Now we were happy, but we were not gay. Each felt for the other a great compassion; each knew that though we smiled to-day, the groan and the tear might be to-morrow's due; the sunshine around us was pure gold, but that the clouds were mounting we knew full well.

"I must soon be gone," she said at last. "It is a stolen meeting. I do not know when we shall meet again."

She rose from the settle, and I rose with her, and we stood together beside the barred window. There was no danger of her being seen; street and square were left to the wind and the sunshine. My arm was around her, and she leaned her head against my breast.

"Perhaps we shall never meet again," she said.

"The winter is over," I answered. "Soon the trees will be green and the flowers in bloom. I will not believe that our spring can have no summer."

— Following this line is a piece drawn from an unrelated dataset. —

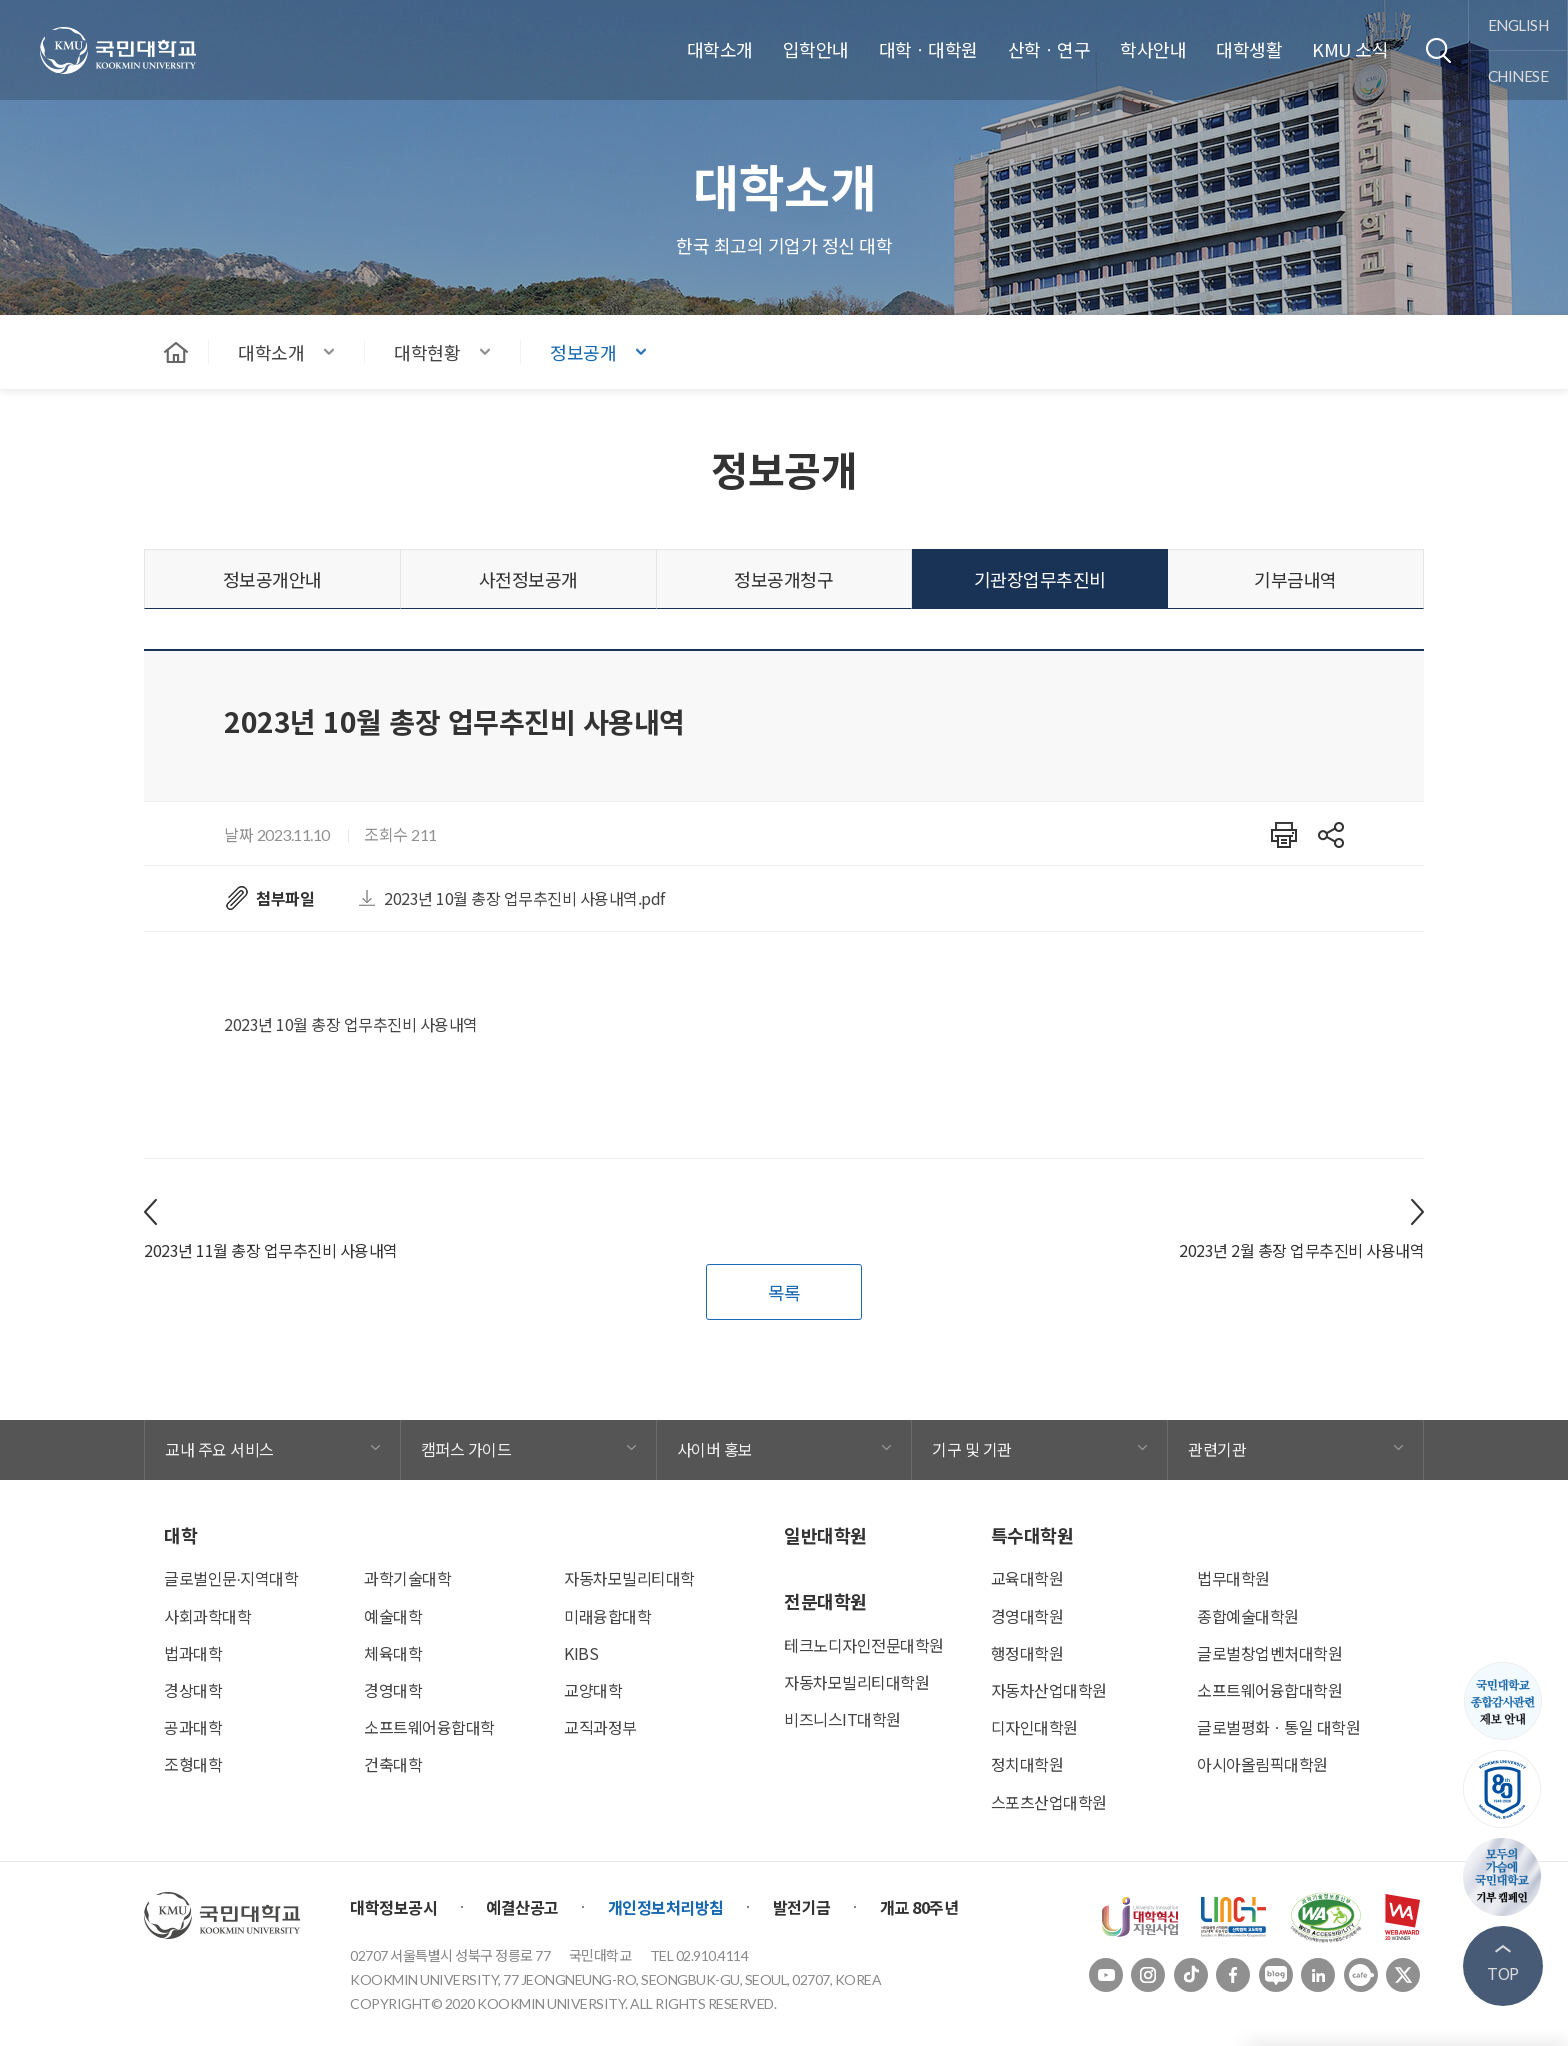 The width and height of the screenshot is (1568, 2046). What do you see at coordinates (393, 1764) in the screenshot?
I see `건축대학` at bounding box center [393, 1764].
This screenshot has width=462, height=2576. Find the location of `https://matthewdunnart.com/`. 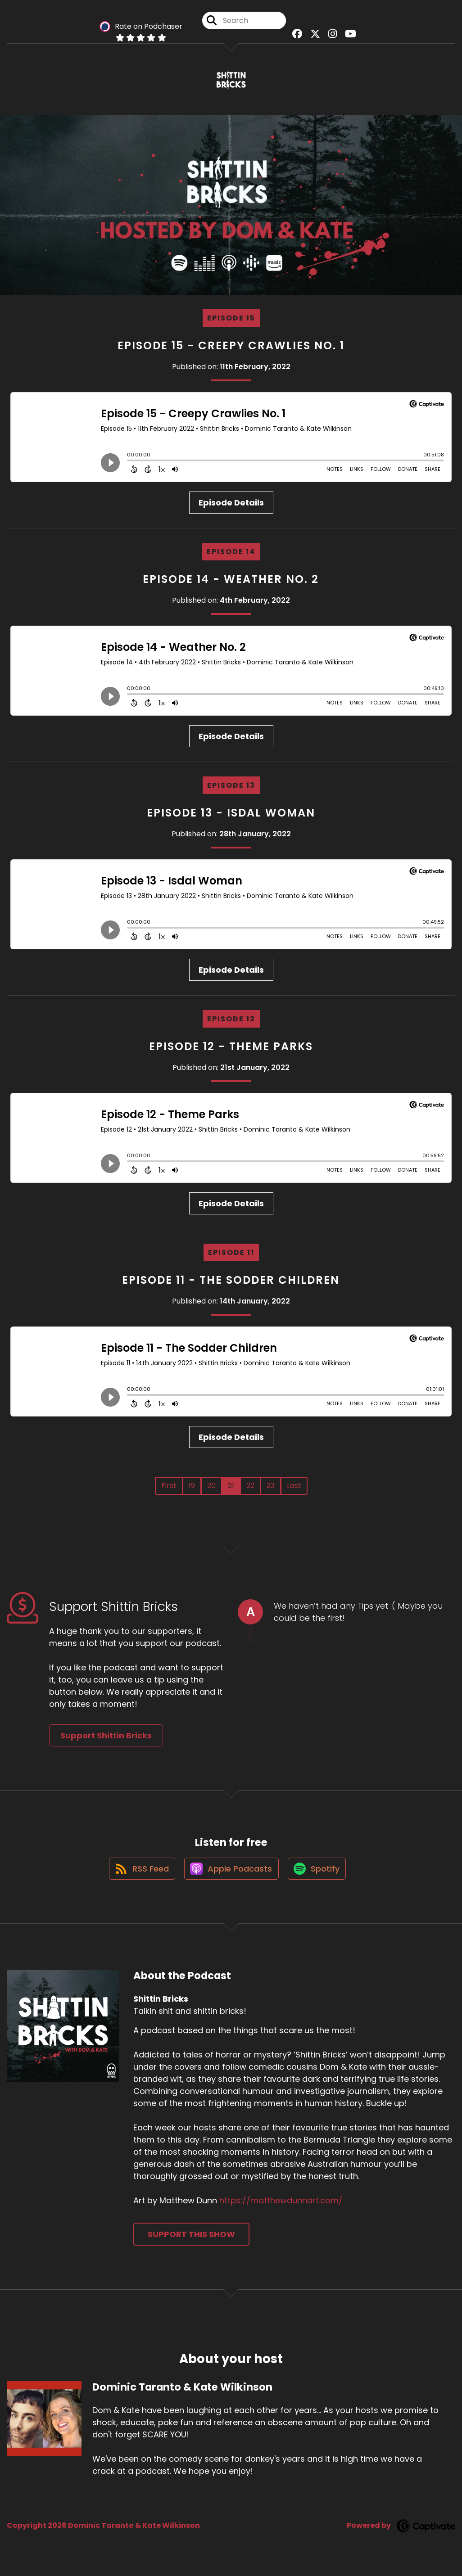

She took from her bosom a little flower that had been pinned there. It lay, a purple star, in the hollow of her hand. "It grew in the sun. It is the first flower of spring." She put it to her lips, then laid it upon the window ledge beside my hand. "I have brought you evil gifts, - foes and strife and peril. Will you take this little purple flower - and all my heart beside?"

I bent and kissed first the tiny blossom, and then the lips that had proffered it. "I am very rich," I said.

The sun was now low, and the pines in the square and the upright of the pillory cast long shadows. The wind had fallen and the sounds had died away. It seemed very still. Nothing moved but the creeping shadows until a flight of small white-breasted birds went past the window. "The snow is gone," I said. "The snowbirds are flying north."

"The woods will soon be green," she murmured wistfully. "Ah, if we could ride through them once more, back to Weyanoke" -

"To home," I said.

"Home," she echoed softly.

There was a low knocking at the door behind us. "It is Master Rolfe's signal," she said. "I must not stay. Tell me that you love me, and let me go."

I drew her closer to me and pressed my lips upon her bowed head.

"Do you not know that I love you?" I asked.

"Yea," she answered. "I have been taught it. Tell me that you believe that God will be good to us. Tell me that we shall be happy yet; for oh, I have a boding heart this day!"

Her voice broke, and she lay trembling in my arms, her face hidden. "If the summer never comes for us" - she whispered.

"Good-by, my lover and my husband. If I have brought you ruin and death, I have brought you, too, a love that is very great.

Forgive me and kiss me, and let me go."

"Thou art my dearly loved and honored wife," I said. "My heart forebodes summer, and joy, and peace, and home."

We kissed each other solemnly, as those who part for a journey and a warfare. I spoke no word to Rolfe when the door was opened and she had passed out with her cloak drawn about her face, but we clasped hands, and each knew the other for his friend indeed.

They were gone, the gaoler closing and locking the door behind them. As for me, I went back to the settle beneath the window, and, falling on my knees beside it, buried my face in my arms.